# Kennel project complete!!!



## MADBood (May 31, 2008)

Here is our kennel after six hot days of work. My wife and I built this ourselves with no previous deck building skills, I think we did okay. We decided to use composite flooring, which I feel is the easiest to maintain. We used Ondura corregated panels for the roofing (same stuff Pizza Hut uses) which keeps our beloved bullies shaded and rain free. What do you guys think?


----------



## OldFortKennels (Mar 10, 2006)

I think it looks great and a serious but worthy investment. The ONLY concern I have is if you ever get dogs with strong DA there is nothing to separate them. Looks great though!! A+!!

Do you have a place to excersize them? All in all very professional looking.


----------



## MADBood (May 31, 2008)

Yes, we have around 3 acres for them to exercise, depending on what our dogs enjoy doing, we will get them into agility and weight pulling. As far DA goes, I used two panels to seperate all the runs with enough gap between them to slide in some plyboard if fence fighting becomes an issue.


----------



## OldFortKennels (Mar 10, 2006)

AHH good deal!
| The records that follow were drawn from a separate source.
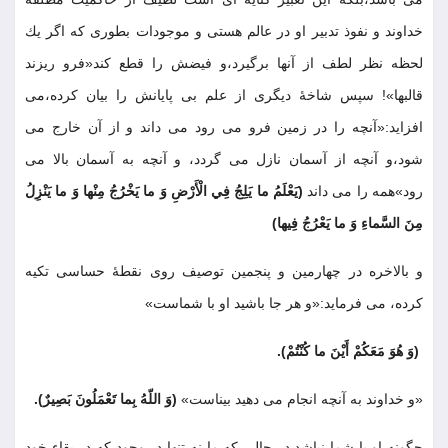
خداوند و نفوذ تدبير او در عالم هستى و موجودات بطورى كه اگر يك
لحظه نظر لطف از آنها برگيرد،و فيضش را قطع كند«فرو ريزند
قالبها»! سپس شاخۀ ديگرى از علم بى پايانش را بيان كرده،مى
افزايد:«آنچه را در زمين فرو مى رود مى داند و از آن خارج مى
شود،و آنچه از آسمان نازل مى گردد، و آنچه به آسمان بالا مى
رود»همه را مى داند
(يَعْلَمُ ما يَلِجُ فِي الْأَرْضِ وَ ما يَخْرُجُ مِنْها وَ ما يَنْزِلُ
مِنَ السَّماءِ وَ ما يَعْرُجُ فِيها
)
و بالاخره در چهارمين و پنجمين توصيف روى نقطۀ حساسى تكيه
كرده، مى فرمايد:«و هر جا باشيد او با شماست»
(وَ هُوَ مَعَكُمْ أَيْنَ ما كُنْتُمْ)
.
«و خداوند به آنچه انجام مى دهيد بيناست»
(وَ اللّهُ بِما تَعْمَلُونَ بَصِيرٌ)
.
چگونه او با شما نباشد در حالى كه ما نه تنها در وجود كه در بقاء خود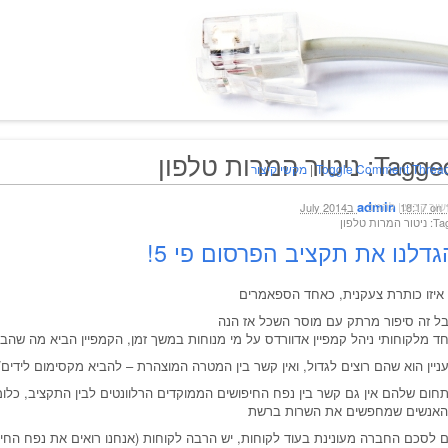
Tag: ניטור המרות טלפון
Toggle Comment Threa
|
מקשי קיצור
admin
שור קבוע
|
להגיב
July 
on
18:17
ור המרות טלפון
גדלנו את תקציב הפרסום פי 5!
ל זה סיפור מרתק עם מוסר השכל אז הנה
ד מלקוחותי ניהל קמפיין אדוורדס על מי מנוחות במשך זמן, הקמפיין הביא מה שהב
ניין הוא שהם רוצים לגדול, ואין קשר בין המטרה המוצהרת – להביא מקסימום לידים
חום שלהם אין גם קשר בין נפח החיפושים הממוקדים הרלוונטים לבין התקציב, כל
אנשים שמחפשים את השרות ברשת
 לסכם החברה מעונינת בעוד לקוחות, יש הרבה לקוחות (אנחנו רואים את נפח החיפוש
We are in the works talking about relocating AGAIN. I have lived on land for the last 9 years but recently we moved to the city, been here 8 months and ready to get OUT!!! We have a place in mind.


----------



## BedlamBully (Jun 6, 2008)

That looks awsome. I have been looking into a welded kennel set up. Found one for about 1500 that does four kennels.
That looks great...ideas are forming!

OFK you need to get outta the city! What possesed you to move there? lol


----------



## Sydney (Aug 14, 2007)

That looks awesome!! I like the idea of leaving room for visual separation if needed!!

If you don't mind me asking, and don't feel obligated to tell...I was just curious how much something like that cost you???


----------



## Mr.lee (Aug 2, 2008)

you have mad skills 
its like pro built


----------



## BedlamBully (Jun 6, 2008)

Also I am curious, the decking won't eventually rot? from all the urine and poo?


----------



## MADBood (May 31, 2008)

Sydney said:


> That looks awesome!! I like the idea of leaving room for visual separation if needed!!
> 
> If you don't mind me asking, and don't feel obligated to tell...I was just curious how much something like that cost you???
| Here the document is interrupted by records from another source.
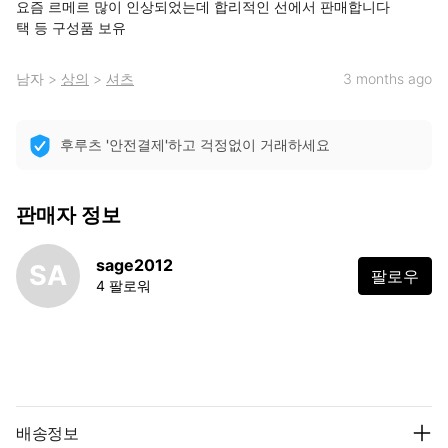
요즘 르메르 많이 인상되었는데 합리적인 선에서 판매합니다

택 등 구성품 보유
남자
>
상의
>
셔츠
3 months ago
후루츠 '안전결제'하고 걱정없이 거래하세요
판매자 정보
sage2012
SA
팔로우
4 팔로워
배송정보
Thanks alot!...yeah we figured fence fighting could be an issue, plus we don't won't any accidental breedings through the fence. We will keep males in every other run to avoid aggressive tendencies but you can't be careful enough. All in all it cost us around 5 grand, but will pay for itself in 15-20 years...ha ha



BedlamBully said:


> Also I am curious, the decking won't eventually rot? from all the urine and poo?
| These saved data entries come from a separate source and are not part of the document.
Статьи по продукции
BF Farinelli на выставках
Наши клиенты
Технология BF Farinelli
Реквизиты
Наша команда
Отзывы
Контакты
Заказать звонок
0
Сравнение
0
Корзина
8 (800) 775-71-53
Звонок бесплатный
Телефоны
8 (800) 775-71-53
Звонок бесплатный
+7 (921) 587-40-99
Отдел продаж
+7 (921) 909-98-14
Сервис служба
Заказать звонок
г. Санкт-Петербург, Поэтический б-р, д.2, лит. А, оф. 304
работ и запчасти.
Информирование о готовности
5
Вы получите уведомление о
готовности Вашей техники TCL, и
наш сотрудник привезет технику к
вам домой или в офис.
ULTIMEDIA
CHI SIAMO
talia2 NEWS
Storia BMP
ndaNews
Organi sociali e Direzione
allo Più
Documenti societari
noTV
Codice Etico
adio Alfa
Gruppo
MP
Nope. Composite flooring is is a mixture of plastic and wood....the water pretty much beads up on it, so I don't see urine causing any rotting. Mildew seems to be the only issue people have with composite but that can be prevented by cleaning regularly with a dog safe cleaner. It takes only 10 minutes to hose off the entire run. Once a week I plan to scrub the runs out and I will hose them out once a day if not twice. So far it seems to be very low maintenace.


----------



## buzhunter (Sep 3, 2007)

Wow! I'm impressed. Very nice set up.


----------



## pitbulllover27870 (Jul 6, 2008)

looks awesome!!! im jelous lol


----------



## sw_df27 (Feb 16, 2007)

That is awesome looking!!!!!!!! are you starting a kennel or shelter sorry if you already told everyone I'm kinda slow today lol


----------



## MADBood (May 31, 2008)

Thanks guys for all the compliments. We worked very hard on it and I think it looks better than we imagined it would. We can only try to do as much for our dogs as they do for us, they deserve the very best. 



sw_df27 said:


> That is awesome looking!!!!!!!! are you starting a kennel or shelter sorry if you already told everyone I'm kinda slow today lol


 We are starting a kennel but are waiting to see how the dogs turn out before doing any breeding and even then it will be on a limited basis. We breed mostly for our own stock but may have a few pups available next spring/summer. We're hoping to get some more good working dogs in here and start weight pulling or agility training soon.


----------



## ericschevy (Nov 10, 2006)

Looks awesome, just would like to give you a tip though, it might be a good idea to leave a little space between the cages..JMHO


----------



## bahamutt99 (May 14, 2008)

I would imagine if the dogs get tired of looking at each other that you could put something along the inside walls to block their field of vision. Might destroy the beauty of the structure, though. That's a nice set-up. The only thing I would add is automatic waterers, but I like to dream. LOL!


----------



## RonnyMc "Jaymo's Dad" (Aug 7, 2008)

I dream of this setup! Great job man.


----------



## betty90278 (May 30, 2008)

wow that would be my dream to have something like that !!!!! Im jealious !


----------



## Bleu Clair (Jun 14, 2008)

Looks great! Good idea on leaving a gap to slide the plyboard in if need be. Good luck with the kennel!


----------



## pitking2 (Aug 26, 2008)

Wow! I'm impressed. Thinking about doing something similar. Nice Work!!!


----------



## Juggalette17 (Jul 2, 2008)

Thats awesome wanna build me one???


----------



## ssmurf10 (Jul 17, 2008)

wow it looks really nice especially considering youve had no previous experience


----------